Modeling high-speed flows in the Earth’s Magnetotail

The magnetosphere is created by the interaction between the solar wind and the Earth’s magnetic field. On the dayside of the Earth pressure from the solar wind compresses the Earth’s dipole magnetic field and on the night side this interaction stretches it out forming a region of space commonly referred to as the magnetotail. Depending on the direction of the magnetic field in the solar wind, mass, momentum, and energy can be transferred into the magnetotail making it a highly dynamic region full of high-speed plasma flows. HAO scientist Michael Wiltberger, working with colleagues at Dartmouth College and John’s Hopkin’s University, used the Lyon-Fedder-Mobarry global magnetosphere model in its highest resolution mode to simulate these dynamic flows.

High-resolution global magnetohydrodynamic simulation of bursty bulk flows

Figure 1: Wiltberger, M., V. Merkin, J. G. Lyon, and S. Ohtani (2015), High-resolution global magnetohydrodynamic simulation of bursty bulk flows, J. Geophys.

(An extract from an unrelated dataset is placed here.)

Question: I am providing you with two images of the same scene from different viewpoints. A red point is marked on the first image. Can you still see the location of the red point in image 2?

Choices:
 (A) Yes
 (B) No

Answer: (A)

Res.120(6), 4555–4566, doi:10.1002/2015JA021080.

Figure 1 shows a scientific visualization of the magnetotail as the interplanetary magnetic field (IMF) goes from northward to southward. Southward IMF allows for the most energy transfer from the solar wind into the magnetosphere. The visualization shows the magnetotail with a colored plane cut through the center of the Earth. On this plane the difference between dipole magnetic field and the current value is illustrated with the green/purple color scheme. You can see the compression of the Earth’s dipole field on the dayside at the beginning of the movie. As the movie progresses, the magnetotail becomes dominated by numerous high-speed flows that propagate from the further down the tail towards the Earth. The colored arrows in the visualization illustrate the strength and direction of these flows. A larger redder arrow represents stronger flows. The green concave feature at the leading of these flows represents a compression of the magnetic field. This compression returns the field to a more dipolar magnetic field configuration and is the origin of the name dipolarization fronts that scientists use for these features.

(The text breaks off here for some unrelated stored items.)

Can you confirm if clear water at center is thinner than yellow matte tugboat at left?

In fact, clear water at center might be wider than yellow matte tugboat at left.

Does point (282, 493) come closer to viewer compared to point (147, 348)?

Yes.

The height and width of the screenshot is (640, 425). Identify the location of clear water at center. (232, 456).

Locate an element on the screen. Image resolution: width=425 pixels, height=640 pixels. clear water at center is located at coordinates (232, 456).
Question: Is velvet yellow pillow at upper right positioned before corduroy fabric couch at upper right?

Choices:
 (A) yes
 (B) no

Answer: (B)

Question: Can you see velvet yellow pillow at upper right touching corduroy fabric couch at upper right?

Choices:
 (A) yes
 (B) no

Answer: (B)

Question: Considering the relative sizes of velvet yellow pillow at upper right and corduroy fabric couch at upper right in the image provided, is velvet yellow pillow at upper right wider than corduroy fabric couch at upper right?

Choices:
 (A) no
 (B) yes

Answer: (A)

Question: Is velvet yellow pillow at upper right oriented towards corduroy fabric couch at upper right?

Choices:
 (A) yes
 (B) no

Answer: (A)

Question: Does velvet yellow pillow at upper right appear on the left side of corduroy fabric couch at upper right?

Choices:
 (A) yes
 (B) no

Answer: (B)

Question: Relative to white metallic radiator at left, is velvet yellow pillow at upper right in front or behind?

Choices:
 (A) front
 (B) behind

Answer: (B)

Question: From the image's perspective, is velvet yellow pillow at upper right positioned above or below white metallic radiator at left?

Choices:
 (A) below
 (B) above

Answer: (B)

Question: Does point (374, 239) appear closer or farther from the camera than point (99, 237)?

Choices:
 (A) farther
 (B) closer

These dipolarization fronts are often observed in the magnetotail by various NASA spacecraft. A challenge in comparing these observations with the simulation results is that because the flow is nearly turbulent it is difficult if not impossible to have the spacecraft exactly the same spot in the real magnetotail and the simulation. The investigators overcome this challenge by making a statistical comparison between the observed flows and the simulation results. Figure 2 illustrates the results of using the same selection criteria to observe high-speed flows in the simulation and real magnetotail. On the left hand side of Figure are results for the flow speed, magnetic field, and density observed by the Geotail mission while it was in the magnetotail. On the right hand side are results from the high-resolution LFM simulation. The flows show a slightly broader profile than the observations with similar peak value. The magnetic field shows the compression of the BZ field in both the simulation and observations. There is a density drop in both sets of data, but the magnitude is much larger in the simulated results. This is likely due to the preconditioning of the magnetosphere in the simulation. In general, these results are in good agreement and provide verification that the high-resolution simulations are doing a good job of capturing the dynamics of the magnetotail.